Saturday, January 30, 2010

RFID Unlocker

This is part 2 of the door openers.

After I moved out of the dorms into a house, I concluded that i needed another door opener system for my room door. However the system that I used in the dorms of pulling the handle down to unlock the door no longer worked. Additionally, I wanted to upgrade to RFID so that I did not even to have to take the card out of my wallet. The RFID board that I used in this project is a Phidgets RFID USB module (http://www.phidgets.com/products.php?category=14&product_id=1023 , I got mine for $10 from Ebay), which has a couple really nice features. First, it is USB, which means that I am not limited to older computers that have parallel ports. Second, it has an awesome driver and C# .NET module that throws a system message when a tag is read. This makes it extremely easy to just write a method that is called each time that the application 'sees' the appropriate message. Finally, the board contains 2 pins that can be controlled from an application that can put out enough power to activate a relay. I created an application that listened for the appropriate message and dealt with it that generally lived in the system tray, but also had a small interface with information about the most recent entry. To control what tags were allowed entry, I created a file that would be referenced that contained allowed tags and their respective owners. The application then logged each tag so that I could go back and see what tags were tried, if they were identified, and what the result was (opened/not opened). To handle actually opening the door, I purchased a fail-secure electronic door strike for ~$20 that, once a voltage was applied to the pins, would allow the door to simply be pushed open. I used one of the control pins on RFID board to activate a series of relays that activated the door strike, allowing the application to let the door be pushed open.
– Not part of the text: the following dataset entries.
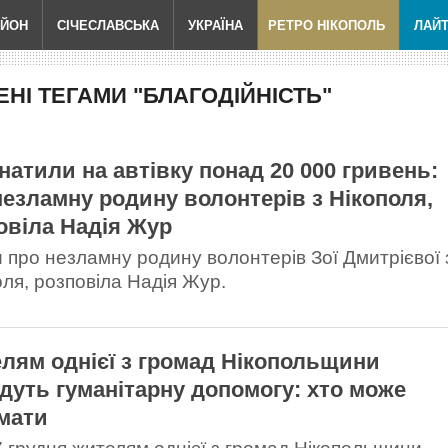
АЙОН
СІЧЕСЛАВСЬКА
УКРАЇНА
РЕТРО НІКОПОЛЬ
ЛАЙ
НІ ТЕГАМИ "БЛАГОДІЙНІСТЬ"
натили на автівку понад 20 000 гривень:
незламну родину волонтерів з Нікополя,
овіла Надія Жур
 про незламну родину волонтерів Зої Дмитрієвої 
оля, розповіла Надія Жур.
лям однієї з громад Нікопольщини
дуть гуманітарну допомогу: хто може
мати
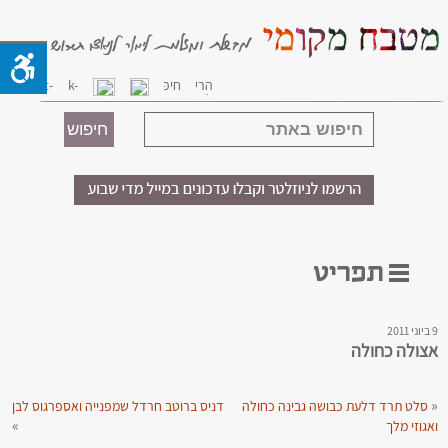
9 ביוני 2011
אצולה כחולה
«
סלט תרד דלעת כבושה גבינה כחולה
דניס ברוטב חרדל שמפנייה ואספרגוס לבן
»
ואגוזי מלך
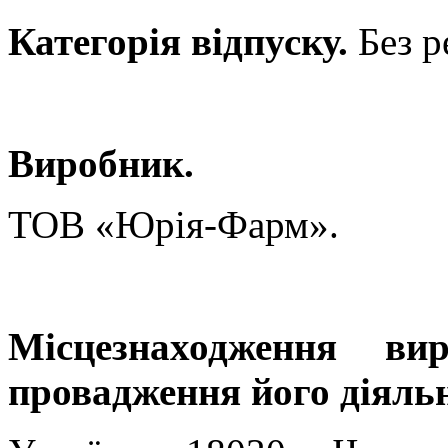
Категорія відпуску.
Без р
Виробник.
ТОВ «Юрія-Фарм».
Місцезнаходження ви
провадження його діяльн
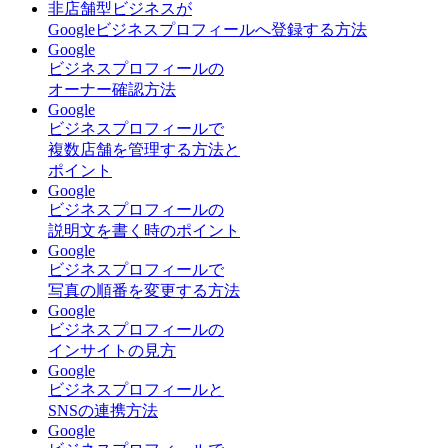
非店舗型ビジネスが
Googleビジネスプロフィールへ登録する方法
Google
ビジネスプロフィールの
オーナー確認方法
Google
ビジネスプロフィールで
複数店舗を管理する方法と
ポイント
Google
ビジネスプロフィールの
説明文を書く時のポイント
Google
ビジネスプロフィールで
写真の順番を変更する方法
Google
ビジネスプロフィールの
インサイトの見方
Google
ビジネスプロフィールと
SNSの連携方法
Google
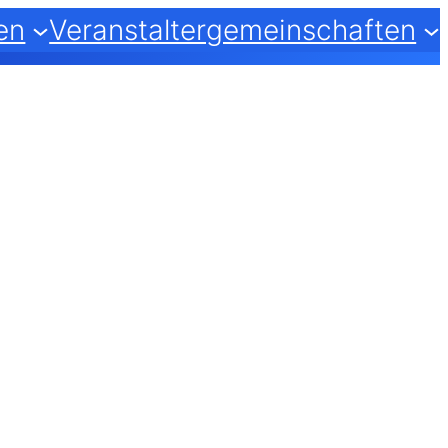
en
Veranstaltergemeinschaften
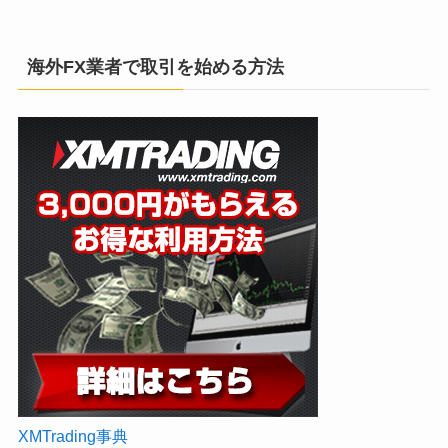
海外FX業者で取引を始める方法
XMTrading事典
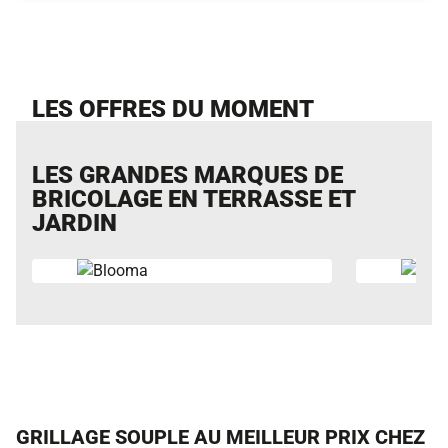
LES OFFRES DU MOMENT
LES GRANDES MARQUES DE
BRICOLAGE EN TERRASSE ET
JARDIN
GRILLAGE SOUPLE AU MEILLEUR PRIX CHEZ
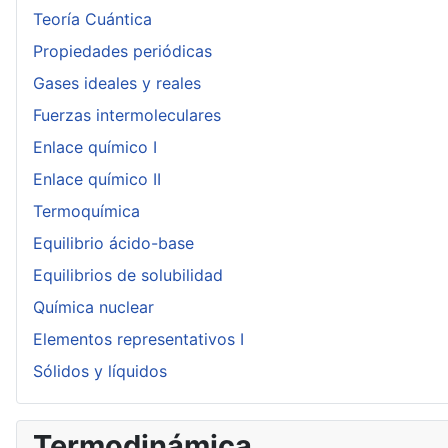
Teoría Cuántica
Propiedades periódicas
Gases ideales y reales
Fuerzas intermoleculares
Enlace químico I
Enlace químico II
Termoquímica
Equilibrio ácido-base
Equilibrios de solubilidad
Química nuclear
Elementos representativos I
Sólidos y líquidos
Termodinámica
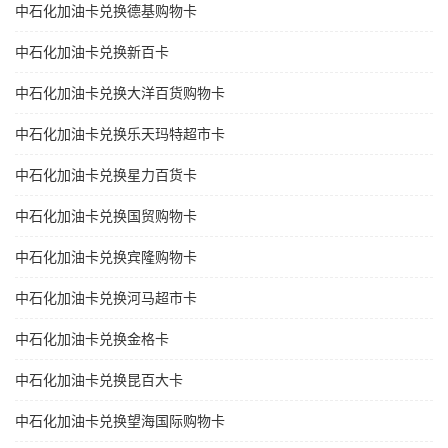
中石化加油卡兑换德基购物卡
中石化加油卡兑换新百卡
中石化加油卡兑换大洋百货购物卡
中石化加油卡兑换乐天玛特超市卡
中石化加油卡兑换星力百货卡
中石化加油卡兑换国贸购物卡
中石化加油卡兑换宾隆购物卡
中石化加油卡兑换河马超市卡
中石化加油卡兑换金格卡
中石化加油卡兑换昆百大卡
中石化加油卡兑换望海国际购物卡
Put them all together on a dedicated computer with battery backup and voila, it works. I attempted to have everything (USB data, 5v, 12v, strike activation return) go over a cat6 cable to the box to increase security, but was unable to get USB to travel over the cat6 (I read many articles on it, and think that the reason is because it already goes ~8 feet when it hits the cat6 injector, then an additional 4 feet or so over the twisted pairs, and signal degradation is just too much over that distance). In the pictures, the black USB B connector in the box that is just hanging there is left over from that attempt.